PROBLEM
Lift out all lines below that contain "Шиган".

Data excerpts
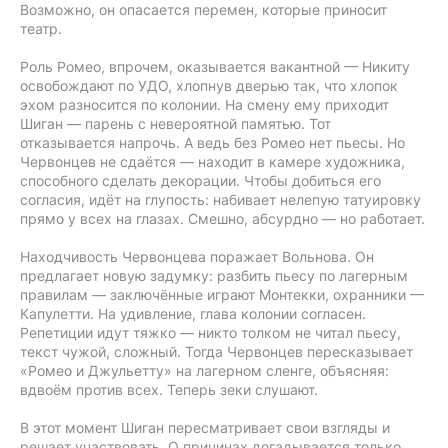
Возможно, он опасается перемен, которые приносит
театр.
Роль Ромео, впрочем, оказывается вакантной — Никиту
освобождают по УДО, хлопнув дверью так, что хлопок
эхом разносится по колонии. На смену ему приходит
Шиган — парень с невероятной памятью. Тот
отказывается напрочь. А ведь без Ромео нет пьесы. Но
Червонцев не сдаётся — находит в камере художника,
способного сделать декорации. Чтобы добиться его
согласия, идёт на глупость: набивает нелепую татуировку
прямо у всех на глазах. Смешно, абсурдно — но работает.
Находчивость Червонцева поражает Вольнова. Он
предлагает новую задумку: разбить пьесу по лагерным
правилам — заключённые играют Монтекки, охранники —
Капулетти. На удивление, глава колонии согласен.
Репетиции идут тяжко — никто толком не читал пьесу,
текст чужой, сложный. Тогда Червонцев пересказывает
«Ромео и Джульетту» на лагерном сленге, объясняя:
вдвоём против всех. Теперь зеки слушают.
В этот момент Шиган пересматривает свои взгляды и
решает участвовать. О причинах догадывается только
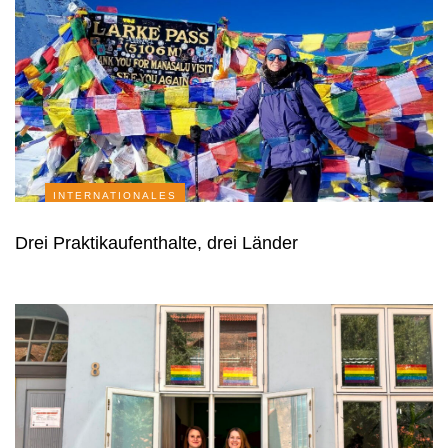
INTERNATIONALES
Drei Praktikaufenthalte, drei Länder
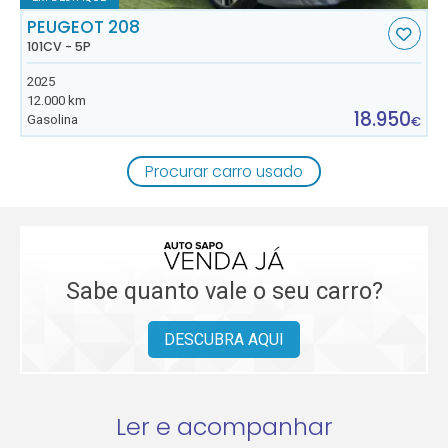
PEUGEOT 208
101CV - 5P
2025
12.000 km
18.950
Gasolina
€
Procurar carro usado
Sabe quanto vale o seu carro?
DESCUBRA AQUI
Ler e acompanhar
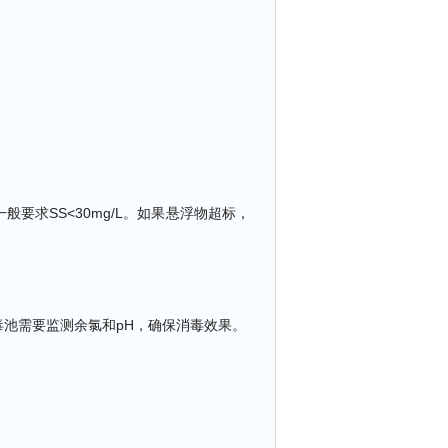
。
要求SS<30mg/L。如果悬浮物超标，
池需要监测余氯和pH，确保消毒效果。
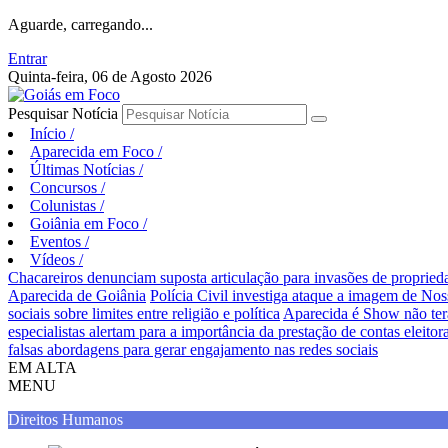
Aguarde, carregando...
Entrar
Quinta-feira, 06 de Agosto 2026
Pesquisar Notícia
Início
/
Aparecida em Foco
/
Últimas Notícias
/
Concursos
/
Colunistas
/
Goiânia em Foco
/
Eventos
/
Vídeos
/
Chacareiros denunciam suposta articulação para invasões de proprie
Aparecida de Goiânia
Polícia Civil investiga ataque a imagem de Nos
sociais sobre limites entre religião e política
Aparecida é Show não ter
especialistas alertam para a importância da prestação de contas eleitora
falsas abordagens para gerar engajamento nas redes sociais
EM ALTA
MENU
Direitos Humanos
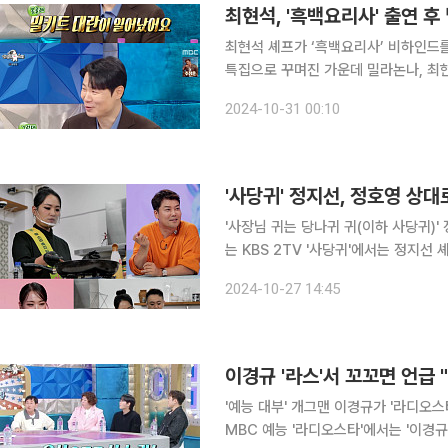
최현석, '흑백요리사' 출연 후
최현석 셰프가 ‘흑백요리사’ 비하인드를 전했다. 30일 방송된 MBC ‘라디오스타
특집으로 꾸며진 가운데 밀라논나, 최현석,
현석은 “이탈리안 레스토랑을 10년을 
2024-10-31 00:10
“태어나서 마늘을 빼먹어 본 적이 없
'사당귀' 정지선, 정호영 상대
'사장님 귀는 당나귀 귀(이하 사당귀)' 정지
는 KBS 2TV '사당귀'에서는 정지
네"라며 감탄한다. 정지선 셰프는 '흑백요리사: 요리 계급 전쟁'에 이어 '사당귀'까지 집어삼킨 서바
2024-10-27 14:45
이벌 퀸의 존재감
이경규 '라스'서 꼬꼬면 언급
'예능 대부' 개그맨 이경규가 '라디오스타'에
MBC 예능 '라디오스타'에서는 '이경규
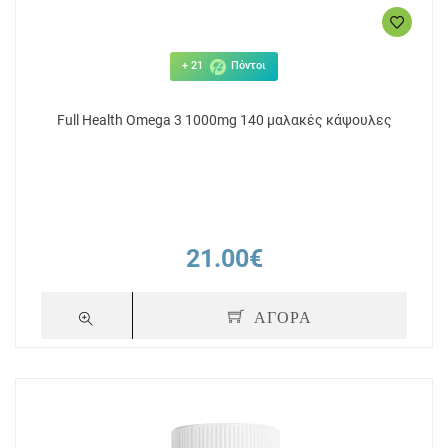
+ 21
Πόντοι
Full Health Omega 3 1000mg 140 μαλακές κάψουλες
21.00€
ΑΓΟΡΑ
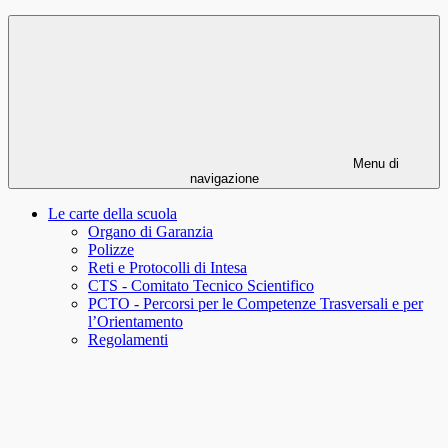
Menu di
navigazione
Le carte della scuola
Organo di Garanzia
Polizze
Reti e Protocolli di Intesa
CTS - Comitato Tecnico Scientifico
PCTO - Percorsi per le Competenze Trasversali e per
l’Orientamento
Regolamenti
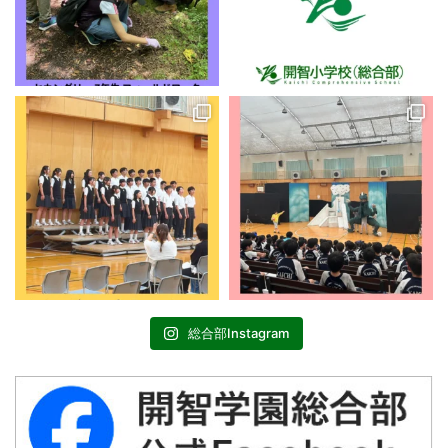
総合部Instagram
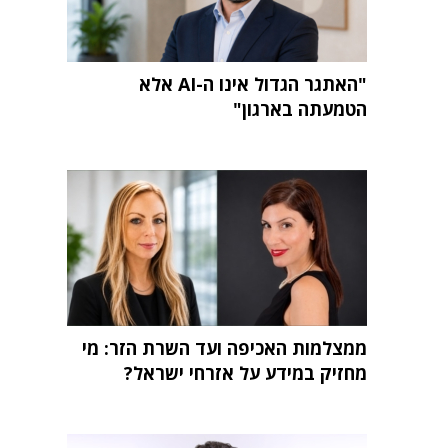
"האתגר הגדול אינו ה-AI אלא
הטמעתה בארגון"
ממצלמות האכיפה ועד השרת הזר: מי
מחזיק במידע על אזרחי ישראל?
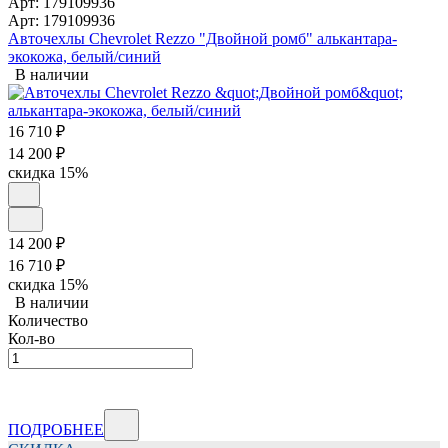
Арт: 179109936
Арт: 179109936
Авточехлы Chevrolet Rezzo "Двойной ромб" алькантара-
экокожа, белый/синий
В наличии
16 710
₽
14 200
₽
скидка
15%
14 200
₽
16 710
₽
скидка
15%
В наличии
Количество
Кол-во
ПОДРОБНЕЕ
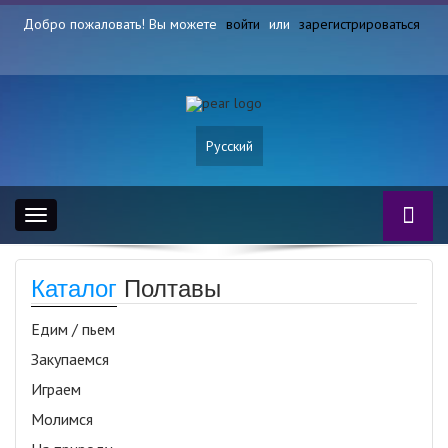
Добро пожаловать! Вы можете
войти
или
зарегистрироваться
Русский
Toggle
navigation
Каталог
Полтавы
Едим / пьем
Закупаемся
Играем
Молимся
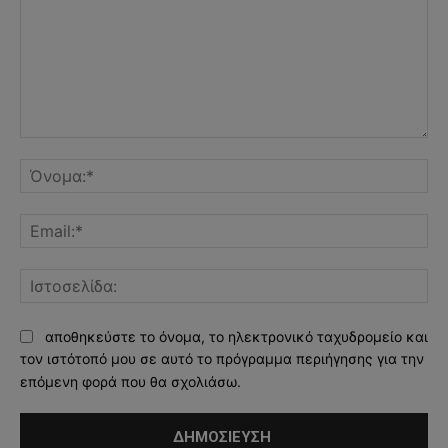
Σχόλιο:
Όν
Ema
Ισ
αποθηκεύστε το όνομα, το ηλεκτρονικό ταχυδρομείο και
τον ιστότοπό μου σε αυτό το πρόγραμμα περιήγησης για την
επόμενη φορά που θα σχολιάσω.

RESULT FOR THIS EXERCISE
Шиган — парень с невероятной памятью. Тот
В этот момент Шиган пересматривает свои взгляды и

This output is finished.